Donghyuck looked up and blinked dumbly. "Sorry, I wasn't listening."

"Because you're doing this," the older sighed and pointed to the half-made flower chain in the other's hand. The daisies' stalks had been split so many times that they were barely holding together. "What's so good about making chains anyway? And tell me about yourself."

"I will if you help me." He smiled slyly. "Plus, the only way to understand is to make one yourself, so go ahead."

Mark raised his eyebrow questioningly and eyed the string of flowers. But he conceded in order to learn more about the beautiful boy. He really really wanted to talk to him all day everyday, spend his life in the field relaxing and just be himself with Donghyuck the way he felt he couldn't with anyone else. That was the thing though: he had no one else to be himself around. It was only the sandy-haired individual. He watched Donghyuck pluck more daisies with a subconscious smile. He was struggling to take his eyes off him these days, but the warmth in his chest kept him on track. "Sure.
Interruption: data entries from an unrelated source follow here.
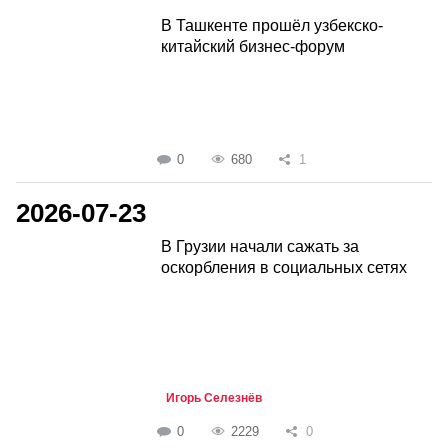
В Ташкенте прошёл узбекско-
китайский бизнес-форум
0
680
1
2026-07-23
В Грузии начали сажать за
оскорбления в социальных сетях
Игорь Селезнёв
0
2229
0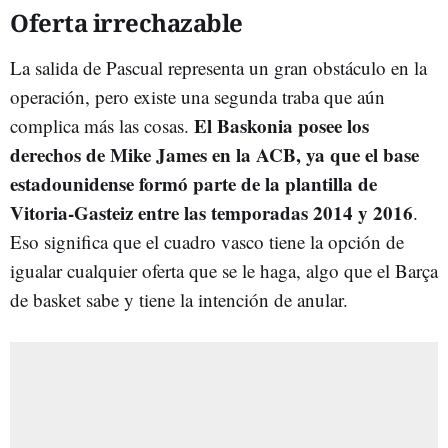
Oferta irrechazable
La salida de Pascual representa un gran obstáculo en la
operación, pero existe una segunda traba que aún
El Baskonia
posee los
complica más las cosas.
derechos de Mike James en la ACB
, ya que el base
estadounidense formó parte de la plantilla de
Vitoria-Gasteiz entre las temporadas
2014 y 2016
.
Eso significa que el cuadro vasco tiene la opción de
igualar cualquier oferta que se le haga, algo que el Barça
de basket sabe y tiene la intención de anular.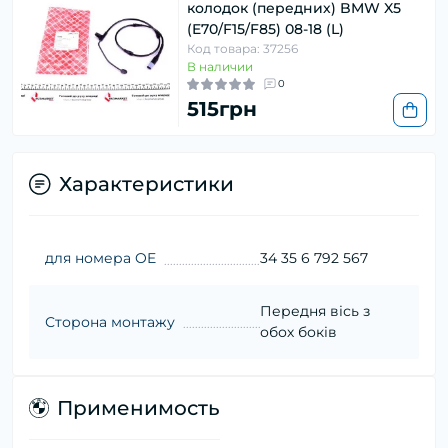
колодок (передних) BMW X5
(E70/F15/F85) 08-18 (L)
Код товара: 37256
В наличии
0
515грн
Характеристики
для номера OE
34 35 6 792 567
Передня вісь з
Сторона монтажу
обох боків
Применимость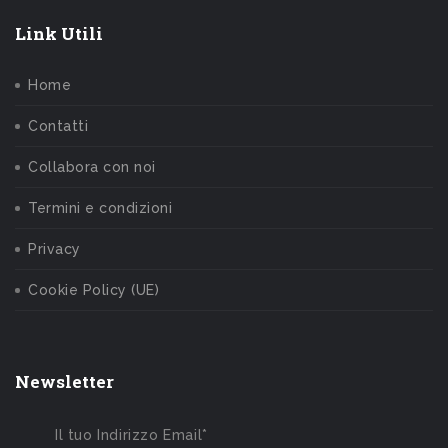
Link Utili
Home
Contatti
Collabora con noi
Termini e condizioni
Privacy
Cookie Policy (UE)
Newsletter
Il tuo Indirizzo Email*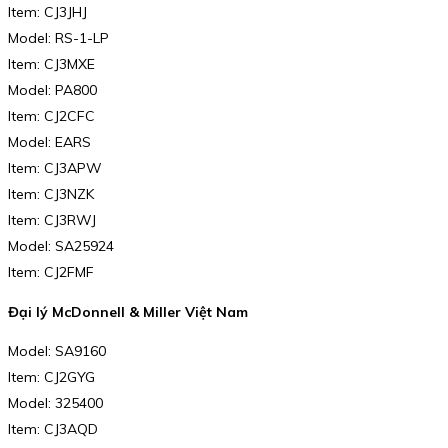
Item: CJ3JHJ
Model: RS-1-LP
Item: CJ3MXE
Model: PA800
Item: CJ2CFC
Model: EARS
Item: CJ3APW
Item: CJ3NZK
Item: CJ3RWJ
Model: SA25924
Item: CJ2FMF
Đại lý McDonnell & Miller Việt Nam
Model: SA9160
Item: CJ2GYG
Model: 325400
Item: CJ3AQD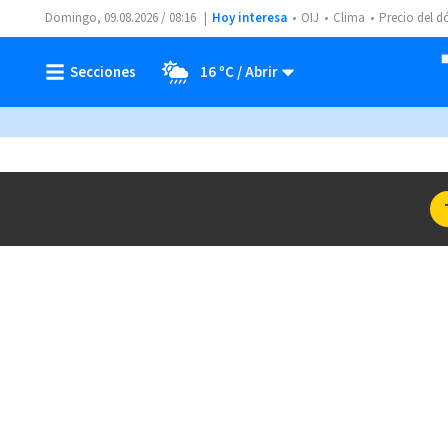
Domingo, 09.08.2026 / 08:16
Hoy interesa
OIJ
Clima
Precio del d
16 ºC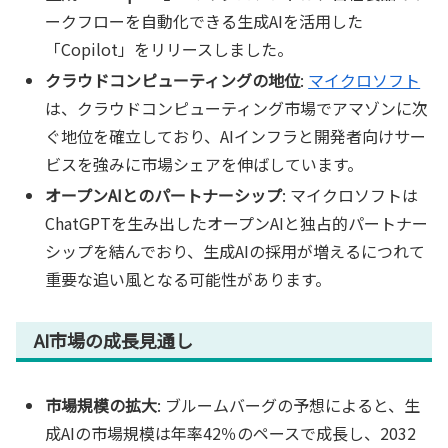
ークフローを自動化できる生成AIを活用した
「Copilot」をリリースしました。
クラウドコンピューティングの地位
:
マイクロソフト
は、クラウドコンピューティング市場でアマゾンに次
ぐ地位を確立しており、AIインフラと開発者向けサー
ビスを強みに市場シェアを伸ばしています。
オープンAIとのパートナーシップ
: マイクロソフトは
ChatGPTを生み出したオープンAIと独占的パートナー
シップを結んでおり、生成AIの採用が増えるにつれて
重要な追い風となる可能性があります。
AI市場の成長見通し
市場規模の拡大
: ブルームバーグの予想によると、生
成AIの市場規模は年率42％のペースで成長し、2032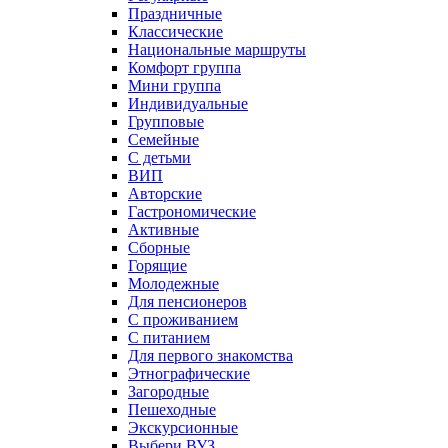
Праздничные
Классические
Национальные маршруты
Комфорт группа
Мини группа
Индивидуальные
Групповые
Семейные
С детьми
ВИП
Авторские
Гастрономические
Активные
Сборные
Горящие
Молодежные
Для пенсионеров
С проживанием
С питанием
Для первого знакомства
Этнографические
Загородные
Пешеходные
Экскурсионные
Выбери ВУЗ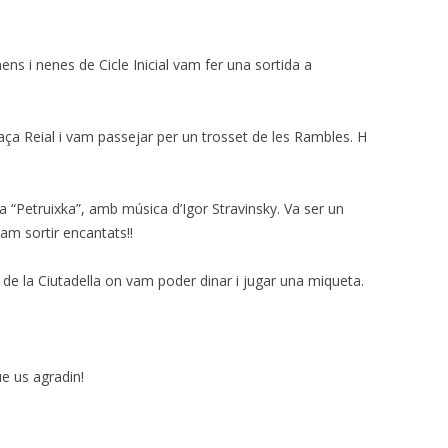
ens i nenes de Cicle Inicial vam fer una sortida a
ça Reial i vam passejar per un trosset de les Rambles. H
a “Petruixka”, amb música d’Igor Stravinsky. Va ser un
vam sortir encantats!!
 de la Ciutadella on vam poder dinar i jugar una miqueta.
e us agradin!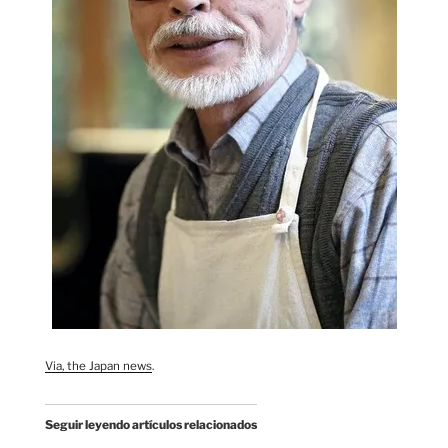
Via, the Japan news
.
Seguir leyendo artículos relacionados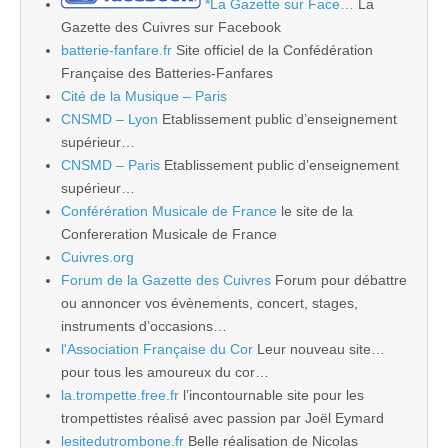
*La Gazette sur Face…
La
Gazette des Cuivres sur Facebook
batterie-fanfare.fr
Site officiel de la Confédération
Française des Batteries-Fanfares
Cité de la Musique – Paris
CNSMD – Lyon
Etablissement public d’enseignement
supérieur…
CNSMD – Paris
Etablissement public d’enseignement
supérieur…
Conférération Musicale de France
le site de la
Confereration Musicale de France
Cuivres.org
Forum de la Gazette des Cuivres
Forum pour débattre
ou annoncer vos évènements, concert, stages,
instruments d’occasions…
l'Association Française du Cor
Leur nouveau site…
pour tous les amoureux du cor…
la.trompette.free.fr
l’incontournable site pour les
trompettistes réalisé avec passion par Joël Eymard
lesitedutrombone.fr
Belle réalisation de Nicolas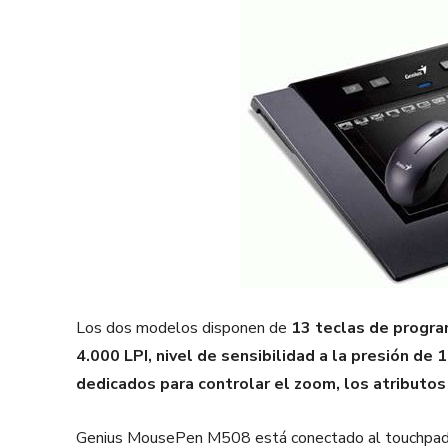
Los dos modelos disponen de
13 teclas de program
4.000 LPI, nivel de sensibilidad a la presión d
dedicados para controlar el zoom, los atributos
Genius MousePen M508 está conectado al touchpad 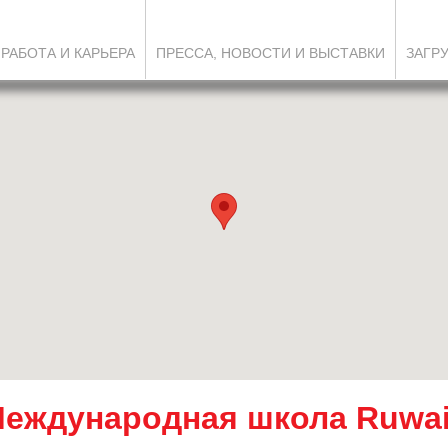
РАБОТА И КАРЬЕРА
ПРЕССА, НОВОСТИ И ВЫСТАВКИ
ЗАГР
еждународная школа Ruwa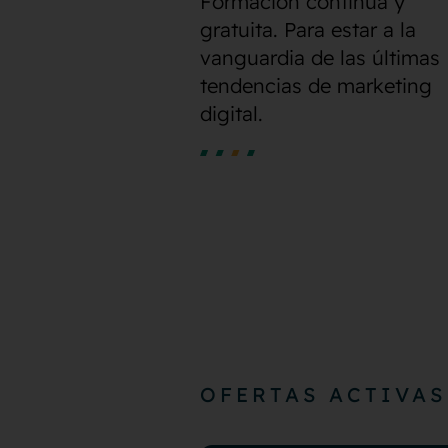
Formación continua y
gratuita. Para estar a la
vanguardia de las últimas
tendencias de marketing
digital.
OFERTAS ACTIVAS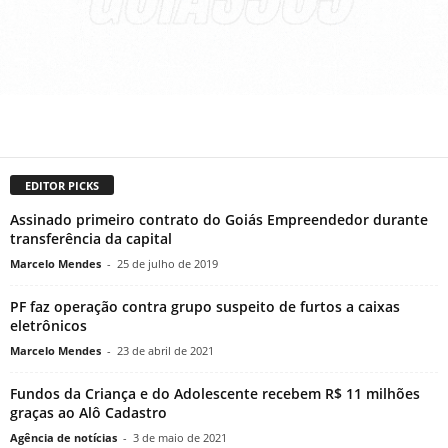
EDITOR PICKS
Assinado primeiro contrato do Goiás Empreendedor durante
transferência da capital
Marcelo Mendes
-
25 de julho de 2019
PF faz operação contra grupo suspeito de furtos a caixas
eletrônicos
Marcelo Mendes
-
23 de abril de 2021
Fundos da Criança e do Adolescente recebem R$ 11 milhões
graças ao Alô Cadastro
Agência de notícias
-
3 de maio de 2021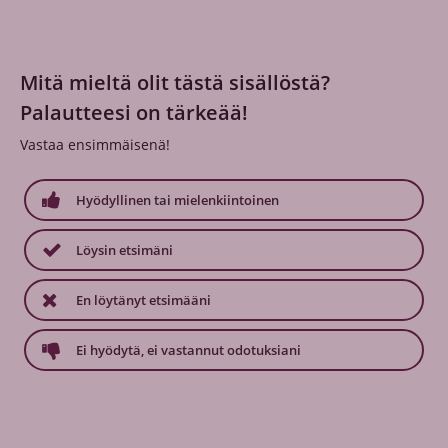
Mitä mieltä olit tästä sisällöstä?
Palautteesi on tärkeää!
Vastaa ensimmäisenä!
Hyödyllinen tai mielenkiintoinen
Löysin etsimäni
En löytänyt etsimääni
Ei hyödytä, ei vastannut odotuksiani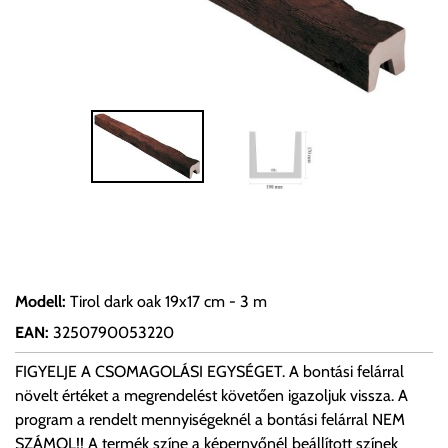
Modell
:
Tirol dark oak 19x17 cm - 3 m
EAN
:
3250790053220
FIGYELJE A CSOMAGOLÁSI EGYSÉGET. A bontási felárral
növelt értéket a megrendelést követően igazoljuk vissza. A
program a rendelt mennyiségeknél a bontási felárral NEM
SZÁMOL!! A termék színe a képernyőnél beállított színek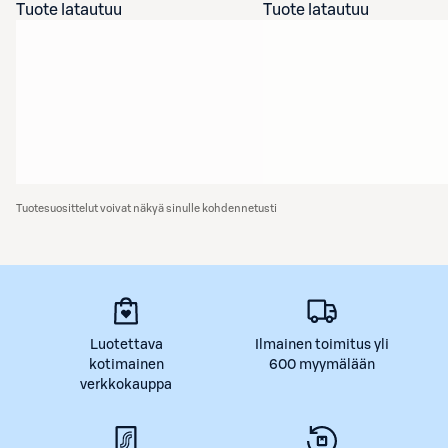
Tuote latautuu
Tuote latautuu
Tuotesuosittelut voivat näkyä sinulle kohdennetusti
Luotettava
Ilmainen toimitus yli
kotimainen
600 myymälään
verkkokauppa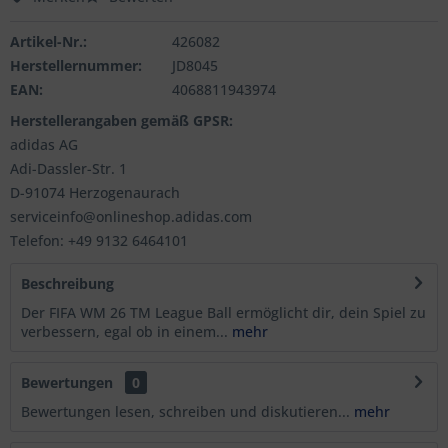
Artikel-Nr.:
426082
Herstellernummer:
JD8045
EAN:
4068811943974
Herstellerangaben gemäß GPSR:
adidas AG
Adi-Dassler-Str. 1
D-91074 Herzogenaurach
serviceinfo@onlineshop.adidas.com
Telefon: +49 9132 6464101
Beschreibung
Der FIFA WM 26 TM League Ball ermöglicht dir, dein Spiel zu
verbessern, egal ob in einem...
mehr
Bewertungen
0
Bewertungen lesen, schreiben und diskutieren...
mehr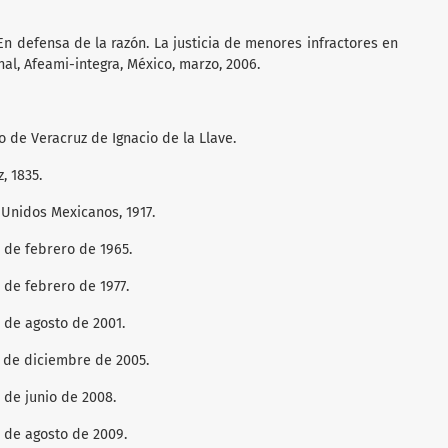
 “En defensa de la razón. La justicia de menores infractores en
nal, Afeami-integra, México, marzo, 2006.
o de Veracruz de Ignacio de la Llave.
, 1835.
 Unidos Mexicanos, 1917.
3 de febrero de 1965.
4 de febrero de 1977.
4 de agosto de 2001.
2 de diciembre de 2005.
8 de junio de 2008.
4 de agosto de 2009.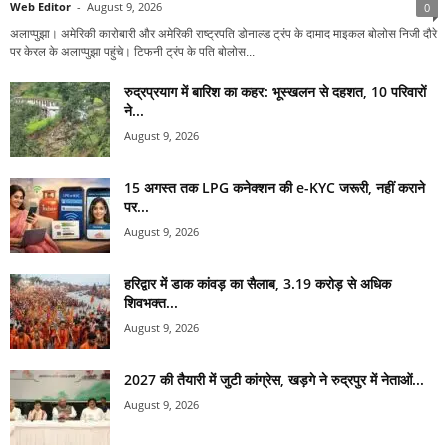
Web Editor
-
August 9, 2026
0
अलाप्पुझा। अमेरिकी कारोबारी और अमेरिकी राष्ट्रपति डोनाल्ड ट्रंप के दामाद माइकल बोलोस निजी दौरे
पर केरल के अलाप्पुझा पहुंचे। टिफनी ट्रंप के पति बोलोस...
रुद्रप्रयाग में बारिश का कहर: भूस्खलन से दहशत, 10 परिवारों
ने...
August 9, 2026
15 अगस्त तक LPG कनेक्शन की e-KYC जरूरी, नहीं कराने
पर...
August 9, 2026
हरिद्वार में डाक कांवड़ का सैलाब, 3.19 करोड़ से अधिक
शिवभक्त...
August 9, 2026
2027 की तैयारी में जुटी कांग्रेस, खड़गे ने रुद्रपुर में नेताओं...
August 9, 2026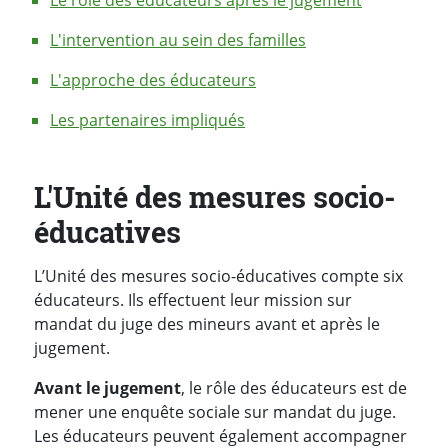
L'intervention au sein des familles
L'approche des éducateurs
Les partenaires impliqués
L'Unité des mesures socio-
éducatives
L’Unité des mesures socio-éducatives compte six
éducateurs. Ils effectuent leur mission sur
mandat du juge des mineurs avant et après le
jugement.
Avant le jugement
, le rôle des éducateurs est de
mener une enquête sociale sur mandat du juge.
Les éducateurs peuvent également accompagner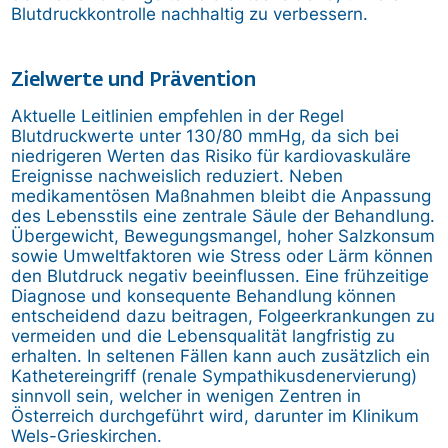
Blutdruckkontrolle nachhaltig zu verbessern.
Zielwerte und Prävention
Aktuelle Leitlinien empfehlen in der Regel
Blutdruckwerte unter 130/80 mmHg, da sich bei
niedrigeren Werten das Risiko für kardiovaskuläre
Ereignisse nachweislich reduziert. Neben
medikamentösen Maßnahmen bleibt die Anpassung
des Lebensstils eine zentrale Säule der Behandlung.
Übergewicht, Bewegungsmangel, hoher Salzkonsum
sowie Umweltfaktoren wie Stress oder Lärm können
den Blutdruck negativ beeinflussen. Eine frühzeitige
Diagnose und konsequente Behandlung können
entscheidend dazu beitragen, Folgeerkrankungen zu
vermeiden und die Lebensqualität langfristig zu
erhalten. In seltenen Fällen kann auch zusätzlich ein
Kathetereingriff (renale Sympathikusdenervierung)
sinnvoll sein, welcher in wenigen Zentren in
Österreich durchgeführt wird, darunter im Klinikum
Wels-Grieskirchen.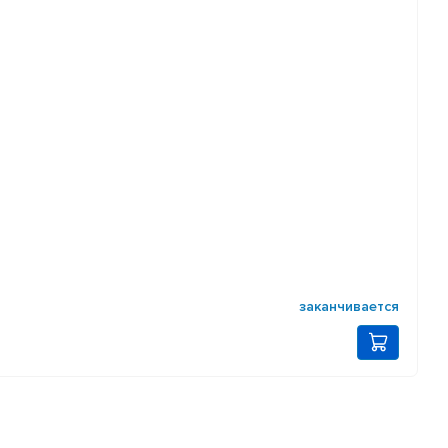
заканчивается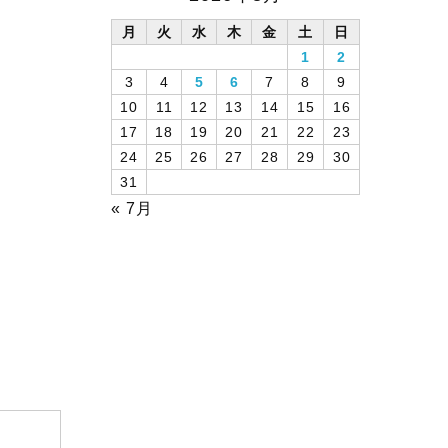
月
火
水
木
金
土
日
1
2
3
4
5
6
7
8
9
10
11
12
13
14
15
16
17
18
19
20
21
22
23
24
25
26
27
28
29
30
31
« 7月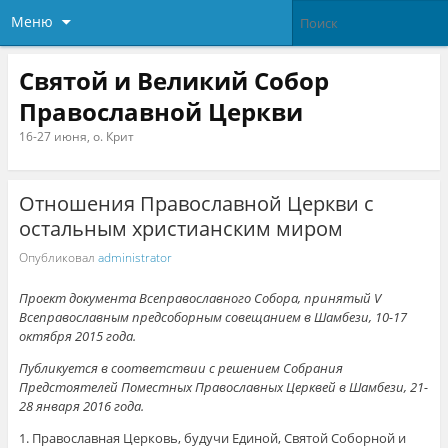
Меню
Святой и Великий Собор
Православной Церкви
16-27 июня, о. Крит
Отношения Православной Церкви с
остальным христианским миром
Опубликовал
administrator
Проект документа Всеправославного Собора, принятый V
Всеправославным предсоборным совещанием в Шамбези, 10-17
октября 2015 года.
Публикуется в соответствии с решением Собрания
Предстоятелей Поместных Православных Церквей в Шамбези, 21-
28 января 2016 года.
1. Православная Церковь, будучи Единой, Святой Соборной и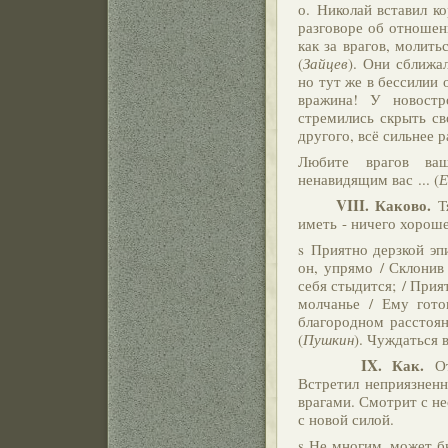
о. Николай вставил ко
разговоре об отношен
как за врагов, молить
(
Зайцев
). Они сближа
но тут же в бессилии 
вражина! У новостр
стремились скрыть св
другого, всё сильнее р
Любите врагов ваш
ненавидящим вас ... (
Е
VIII.
Каково.
Тя
иметь - ничего хороше
s Приятно дерзкой эп
он, упрямо / Склонив 
себя стыдится; / Прият
молчанье / Ему гото
благородном расстоян
(
Пушкин
). Чуждаться в
IX.
Как.
Отн
Встретил неприязненн
врагами. Смотрит с н
с новой силой.
s Не многим, может бы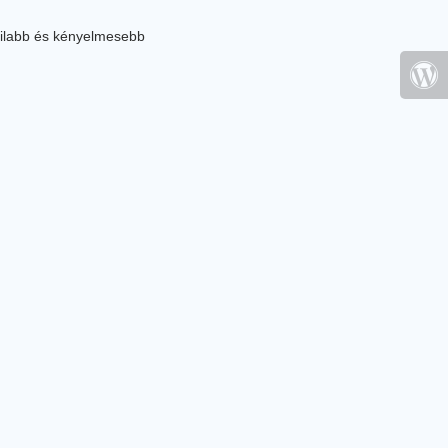
ilabb és kényelmesebb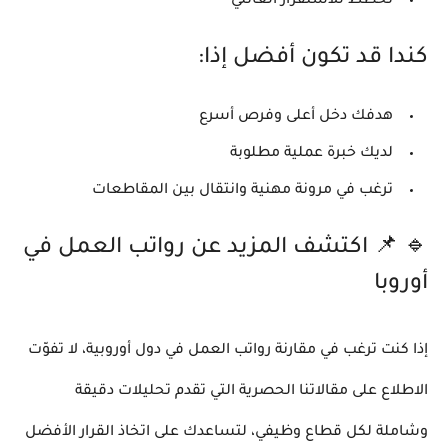
تخطط للاستقرار العائلي
كندا قد تكون أفضل إذا:
هدفك دخل أعلى وفرص أسرع
لديك خبرة عملية مطلوبة
ترغب في مرونة مهنية وانتقال بين المقاطعات
🔹
📌 اكتشف المزيد عن رواتب العمل في
أوروبا
إذا كنت ترغب في مقارنة رواتب العمل في دول أوروبية، لا تفوّت
الاطلاع على مقالاتنا الحصرية التي تقدم تحليلات دقيقة
وشاملة لكل قطاع وظيفي، لتساعدك على اتخاذ القرار الأفضل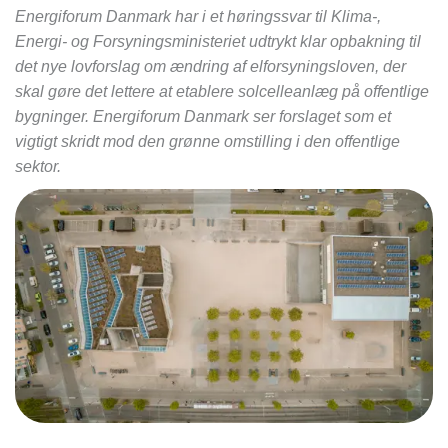
Energiforum Danmark har i et høringssvar til Klima-,
Energi- og Forsyningsministeriet udtrykt klar opbakning til
det nye lovforslag om ændring af elforsyningsloven, der
skal gøre det lettere at etablere solcelleanlæg på offentlige
bygninger. Energiforum Danmark ser forslaget som et
vigtigt skridt mod den grønne omstilling i den offentlige
sektor.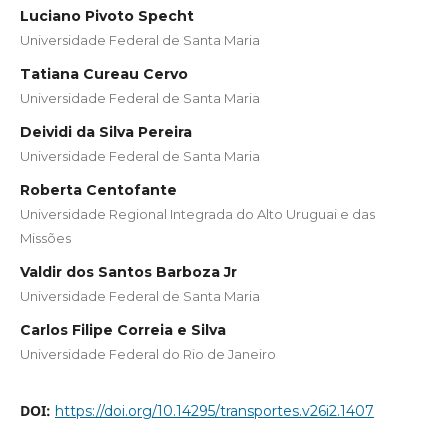
Luciano Pivoto Specht
Universidade Federal de Santa Maria
Tatiana Cureau Cervo
Universidade Federal de Santa Maria
Deividi da Silva Pereira
Universidade Federal de Santa Maria
Roberta Centofante
Universidade Regional Integrada do Alto Uruguai e das
Missões
Valdir dos Santos Barboza Jr
Universidade Federal de Santa Maria
Carlos Filipe Correia e Silva
Universidade Federal do Rio de Janeiro
DOI:
https://doi.org/10.14295/transportes.v26i2.1407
But you have to play along with me. We can do twenty questions or whatever."

Donghyuck nodded and brushed his hair out of his eyes, locking them with Mark's. "Do you need me to teach you how to make one?"

"I think I can manage," he chuckled lightly.


•・•・•



"Oh my god, I need help so bad! Where did I go wrong?!"

"Calm down, you just need to start again. This stalk is useless now."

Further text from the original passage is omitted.